Toda prática é histórica e específica, é a “parte oculta do iceberg”, o que implica um esforço de eliminação dos objetos naturais e das causas materiais. A questão que Veyne se coloca neste momento é se o método foucauldiano pode explicar as práticas sem recorrer às ciências humanas.

Notamos aqui uma mudança de perspectiva teórica em relação ao O inventário das diferenças, texto no qual Veyne sustenta que a história deveria ser explicada por meio de constantes trans-históricas variáveis, constitutivas de uma teoria da ciência das diferenças, a história. A partir do conceito de práticas, as questões que se colocam são outras: “[...] ainda que a história fosse suscetível de explicação científica, essa ciência se situaria ao nível de nossos racionalismos? As constantes da explicação histórica serão a mesma coisa que os objetos ‘naturais’?” (Ibid., p. 270).

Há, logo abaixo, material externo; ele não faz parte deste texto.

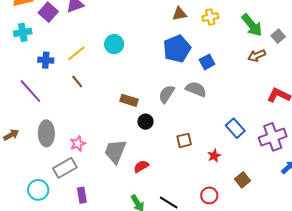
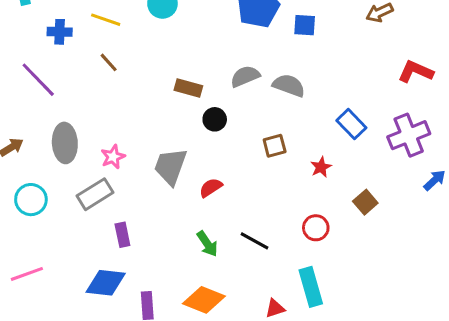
yellow line: (76, 53) -> (106, 20), turned 60
blue square: (207, 62) -> (305, 25), turned 35
gray semicircle: (196, 89) -> (289, 85), moved
gray semicircle: (167, 94) -> (245, 76), turned 36
cyan circle: (38, 190) -> (31, 200), moved

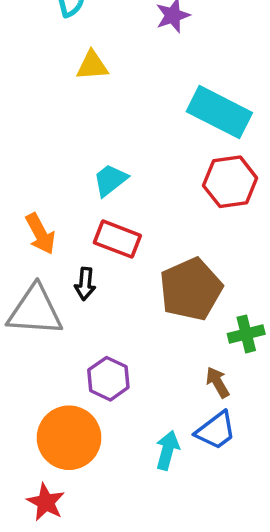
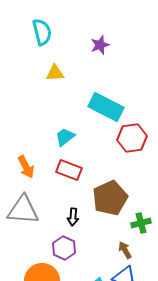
cyan rectangle: (219, 112) -> (106, 107), moved
black arrow: (85, 284) -> (73, 217), moved

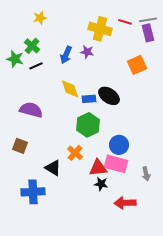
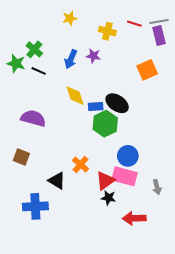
yellow star: (40, 18) -> (70, 18), moved
yellow cross: (100, 29) -> (107, 31), size x0.7
black line: (36, 66) -> (39, 71), turned 48
green hexagon: (88, 125) -> (105, 124), moved
red triangle: (98, 168) -> (105, 181), turned -30

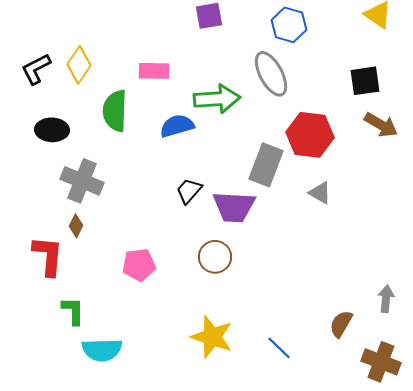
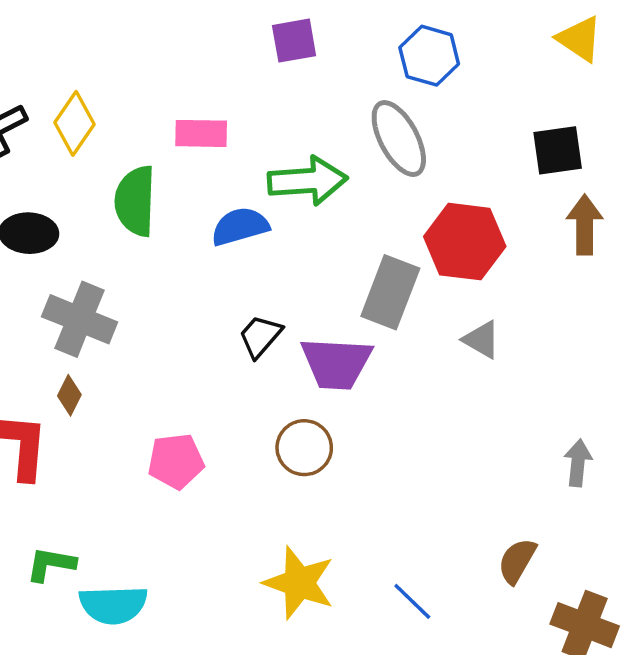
brown arrow: (381, 125) -> (585, 225), turned -120
gray arrow: (386, 299) -> (578, 463), moved
green L-shape: (73, 311) -> (51, 564), moved, turned -80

O importante é que as constantes, e as ciências humanas, não devem criar objetos naturais, nem estabelecer racionalizações generalizantes, acarretando a perda da especificidade, da raridade, das práticas históricas. A formação de constantes é legítima, assim como a de causalidade: “[...] como explicar sem contar com causas, com constantes? De outro modo, a explicação seria substituída pela intuição (não explicamos a cor azul, nós a constatamos) ou pela ilusão de compreensão [...]” (Ibid., p. 271-272).

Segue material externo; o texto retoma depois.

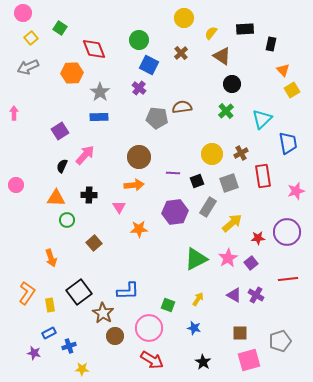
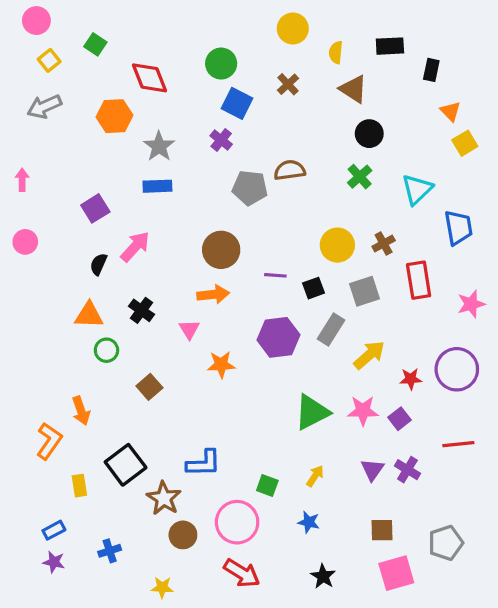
yellow semicircle: (211, 33) -> (336, 52), turned -32
pink circle: (16, 185) -> (25, 242), moved
black cross: (89, 195) -> (142, 310), turned 35
pink star: (228, 258) -> (363, 411), turned 30
orange L-shape: (27, 293) -> (49, 441), moved
purple triangle: (234, 295) -> (372, 470), turned 35
blue rectangle: (49, 333) -> (54, 530), moved
yellow star: (82, 369) -> (162, 587), moved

A formação de constantes é um dispositivo teórico que visa a explicar as variações dos conceitos históricos, fazendo um inventário completo dos mesmos; o estudo das práticas, assim como a formação de constantes, tem um objetivo comum: historiar os acontecimentos com a finalidade de acabar com os objetos eternos, naturalizados, reificados. O método de Foucault aparece como um acabamento de uma teoria da história pensada por Veyne: a produção de constantes deve produzir um inventário completo das práticas. Seguindo o método de Foucault, Veyne coloca em primeiro lugar as práticas porque

Para Foucault, o interesse da história não está na elaboração de constantes, quer sejam filosóficas, quer se organizem em ciência humanas; está em utilizar as constantes, quaisquer que sejam, para fazer desaparecerem as racionalizações, que renascem, incessantemente [...] (Ibid., p. 273).

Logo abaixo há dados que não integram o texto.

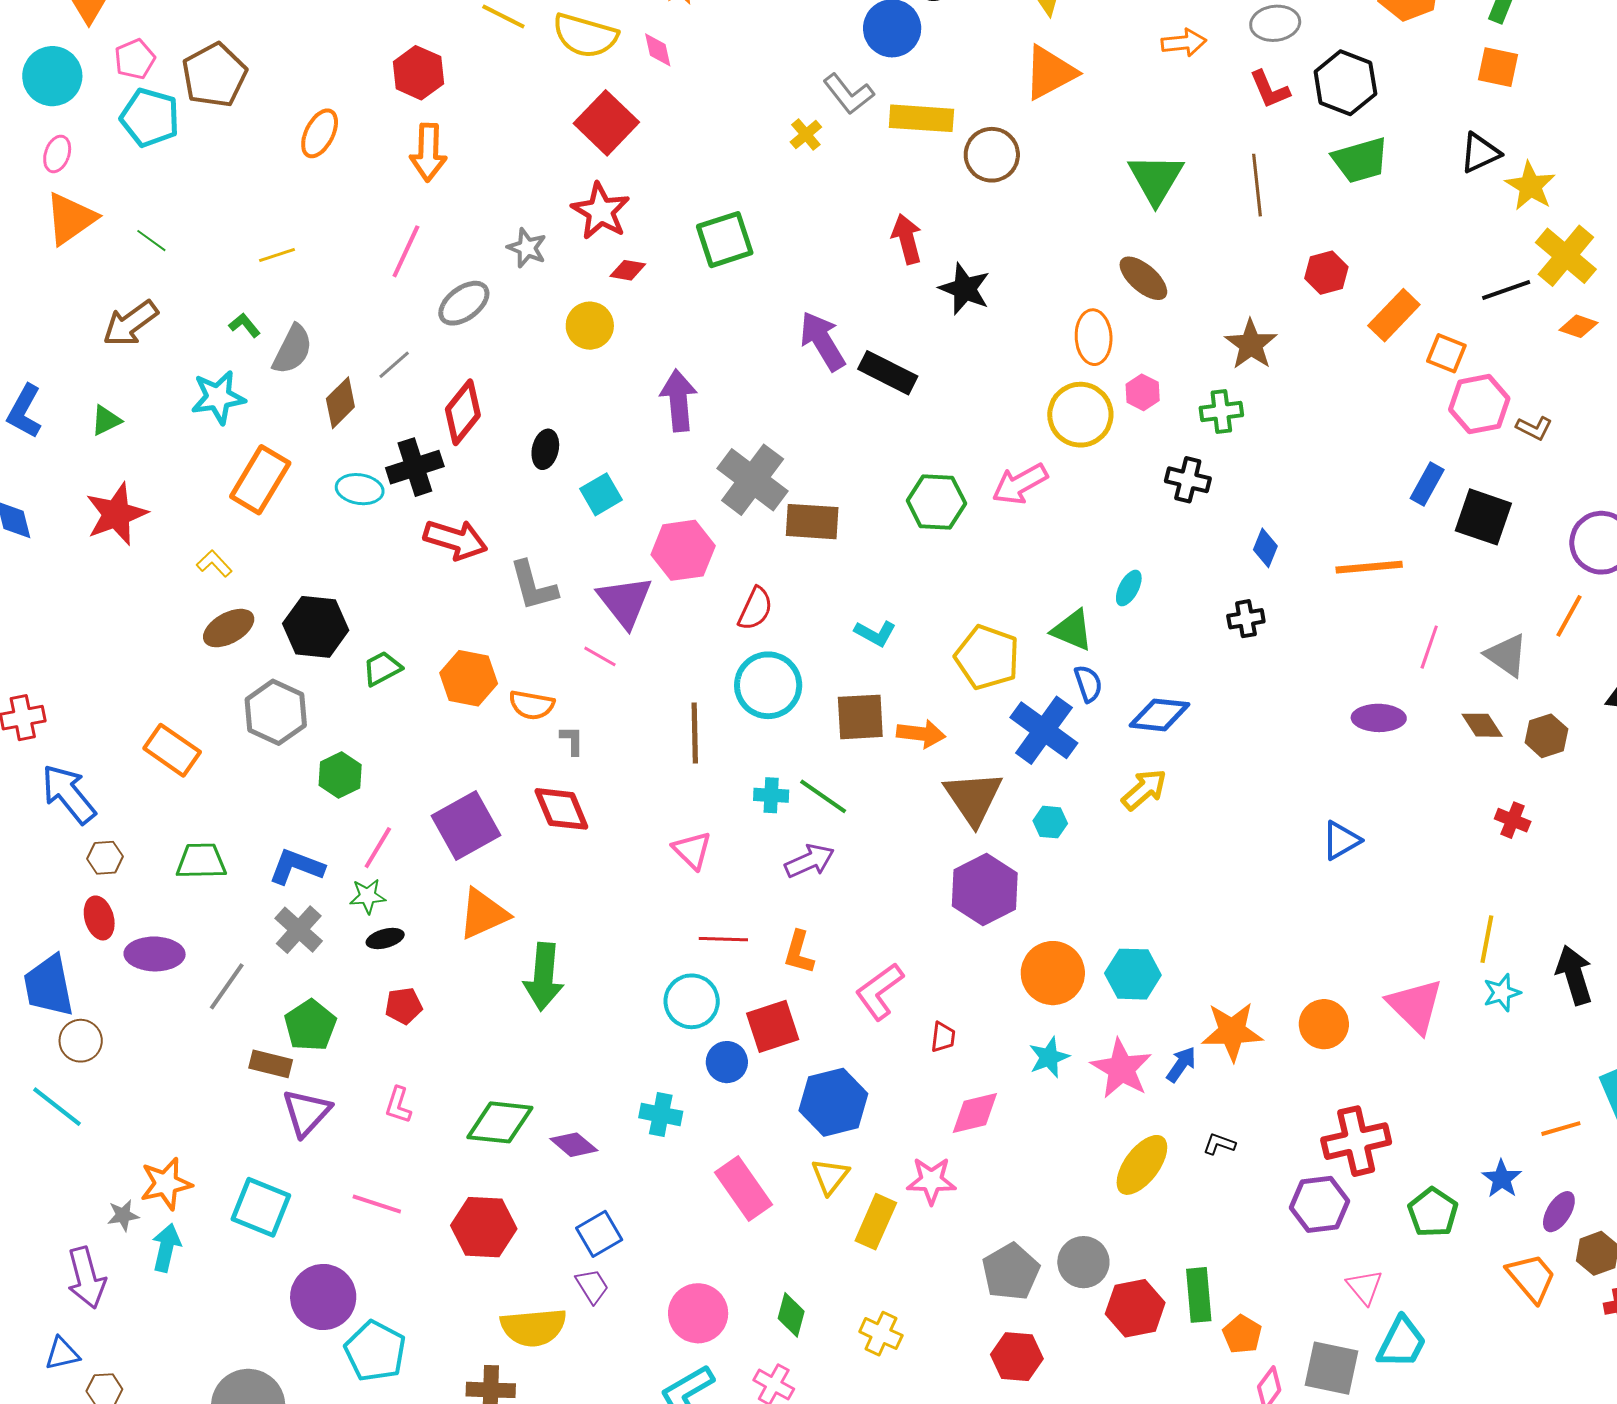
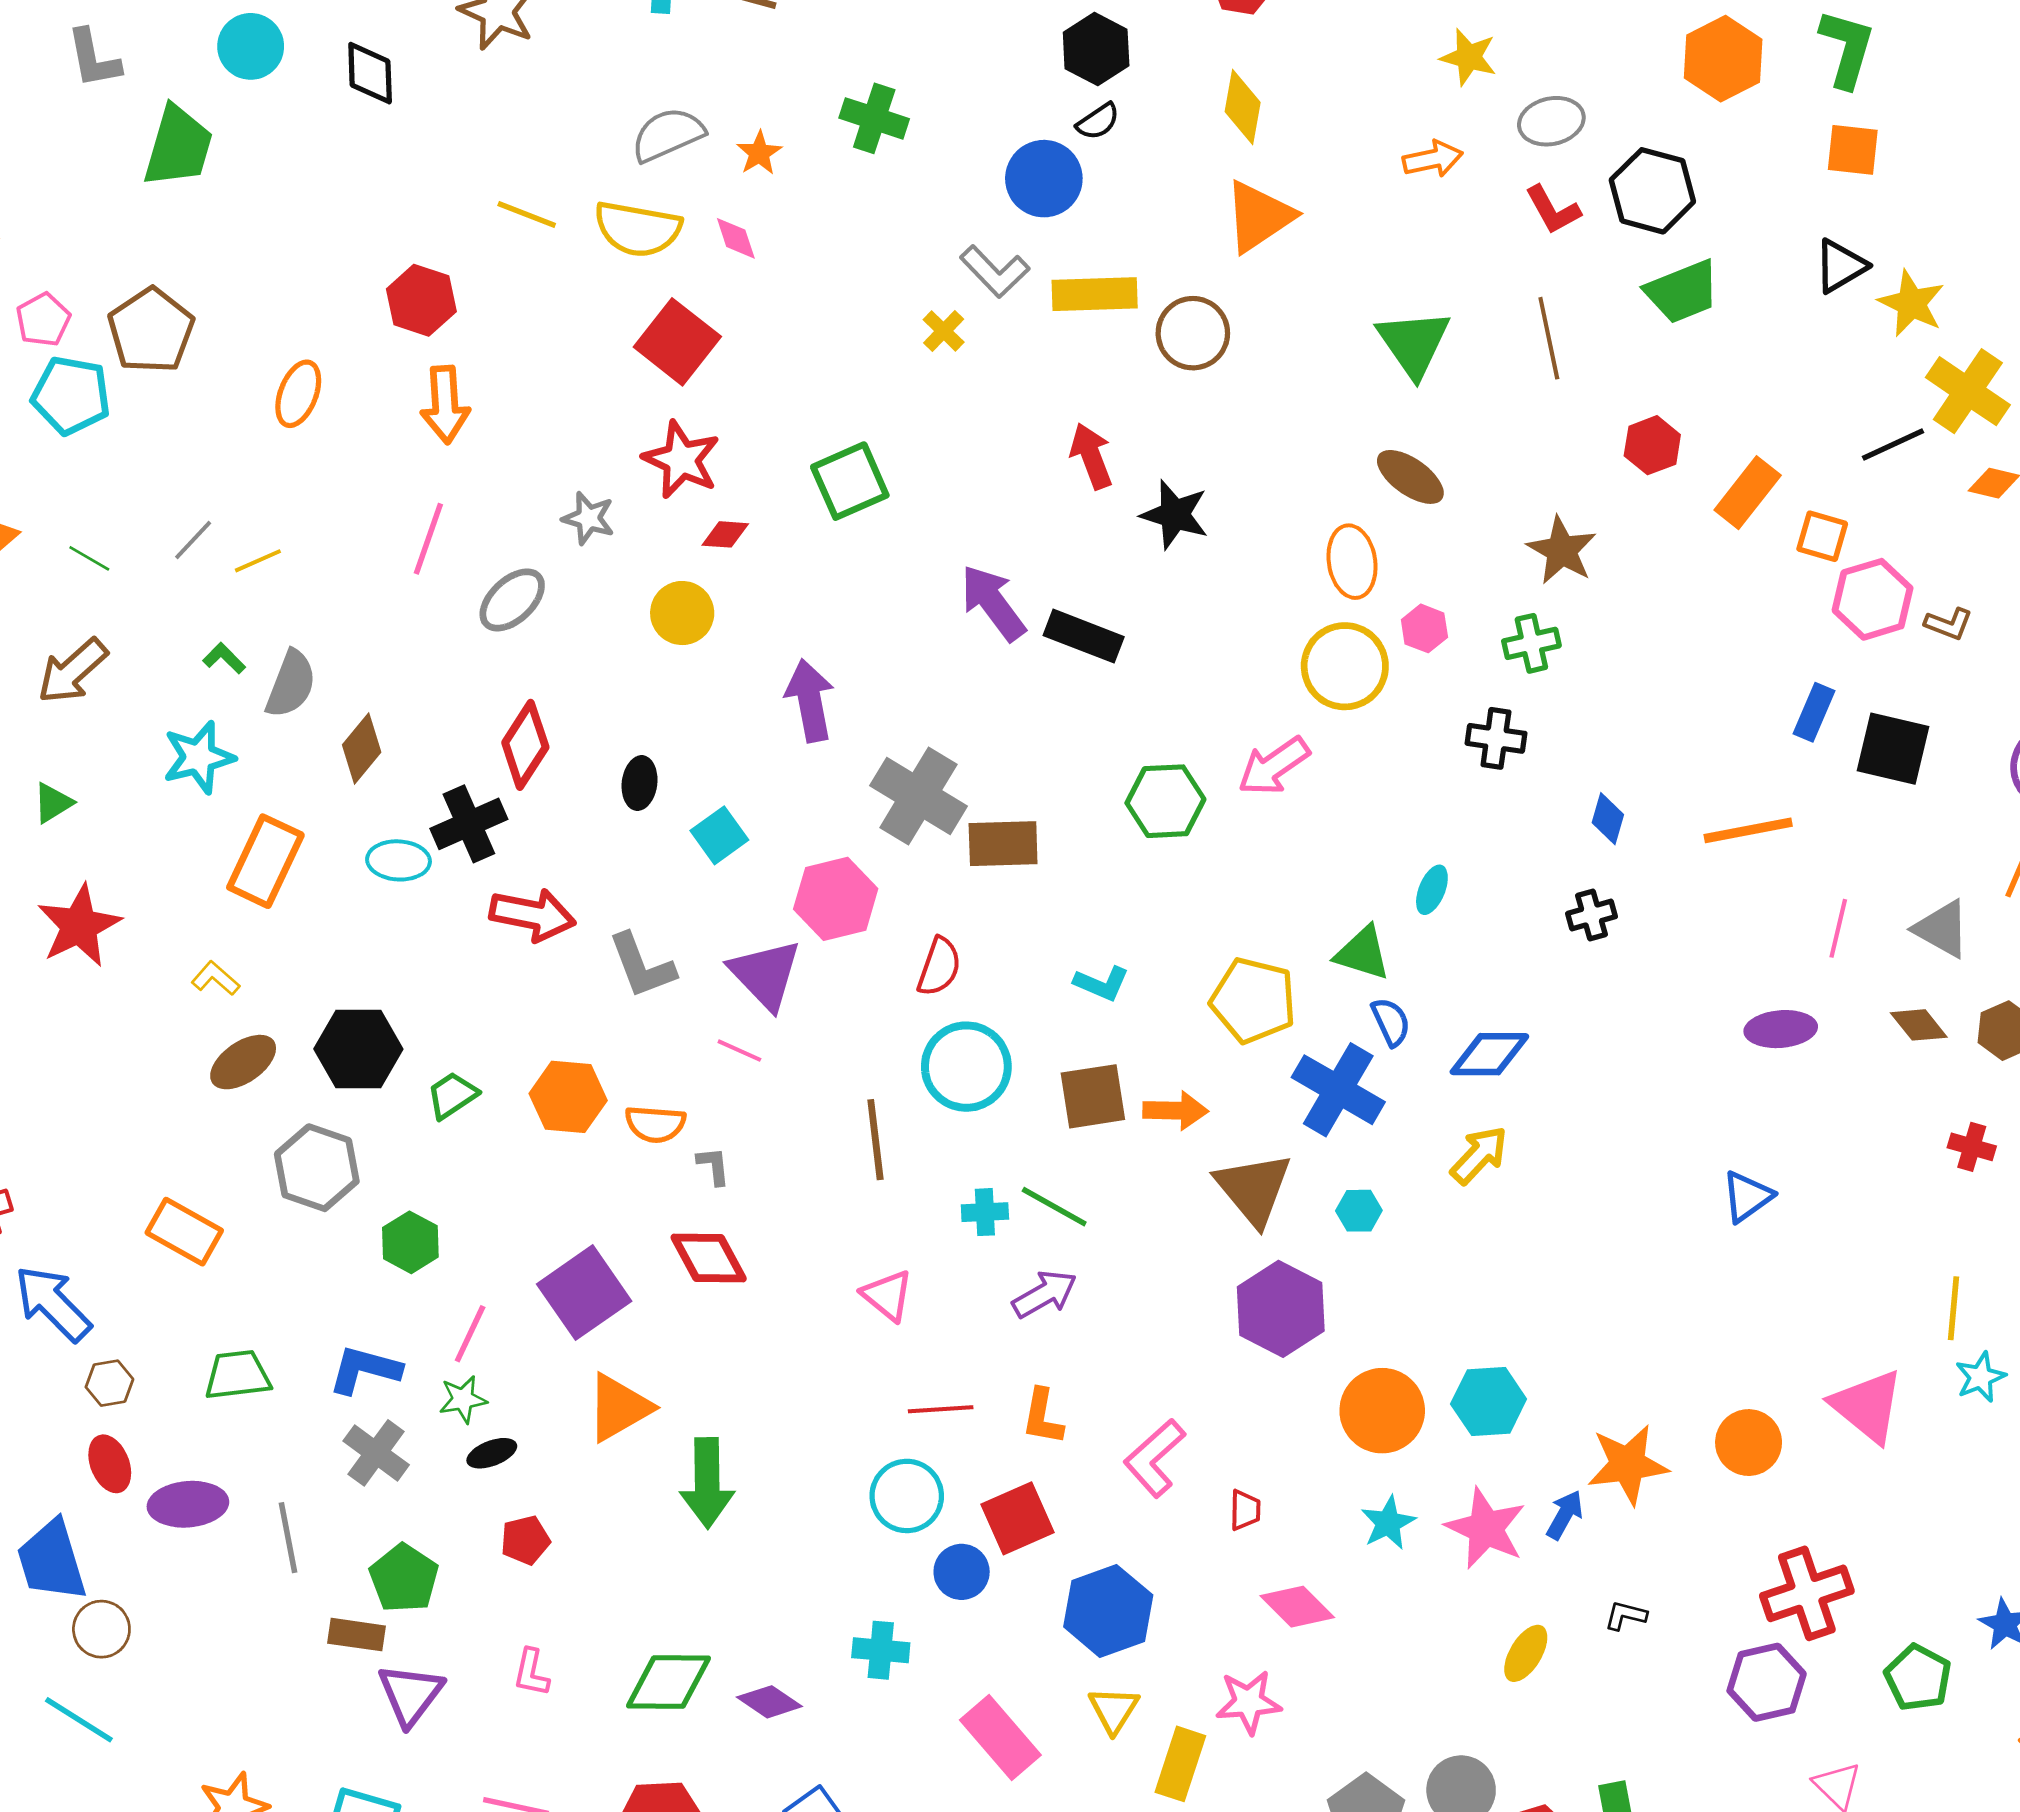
gray line: (394, 365) -> (193, 540), moved
gray line: (227, 986) -> (288, 1538), turned -40
pink diamond: (975, 1113) -> (1297, 1607), turned 64
yellow ellipse: (1142, 1165) -> (1526, 1653), size x0.7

A eficácia do método revolucionário de Foucault, na perspectiva de Veyne, consiste em analisar os objetos por meio da relação das práticas. Seguindo essa metodologia de pesquisa, o historiador é incitado a fazer novas questões sobre os objetos, conceitos, causas históricas, que compõem a intriga, contribuindo assim para a efetivação dessa ciência das diferenças. É por meio do procedimento de pensar as práticas nas relações estabelecidas com práticas vizinhas - muitas delas ainda desconhecidas pelos historiadores - que continuam a trabalhar com os objetos naturais e causas materiais.

A filosofia de Foucault não é uma filosofia do “discurso”, mas uma filosofia da relação, pois “relação” é o nome que se designou por “estrutura”. Em vez de um mundo feito de sujeitos ou então de objetos e de sua dialética, de um mundo em que a consciência conhece seus objetos de antemão, visa-os ou é, ela própria, o que os objetos fazem dela, temos um mundo em que a relação é o primitivo: são as estruturas que dão seus rostos objetivos à matéria. Nesse mundo, não se joga xadrez com figuras eternas, o rei, o louco: as figuras são o que as configurações sucessivas no tabuleiro fazem delas [...] (Ibid., p. 275).

Veyne conclui seu texto destacando a originalidade da explicação foucauldiana das práticas, e demonstrando que seu método não se assemelha ao nem marxismo nem à fenomenologia (Ibid., p. 278-279). Se Foucault deve ser considerado historiador ou não, trata- se de um outro problema; o importante é que sua contribuição para a história, segundo Veyne,

[...] afasta as banalidades tranqüilizadoras, os objetos naturais em seu horizonte de prometedora racionalidade, a fim de devolver à realidade, a única, a nossa, sua originalidade irracional, “rara”, inquietante, histórica [...] (Ibid., p. 281).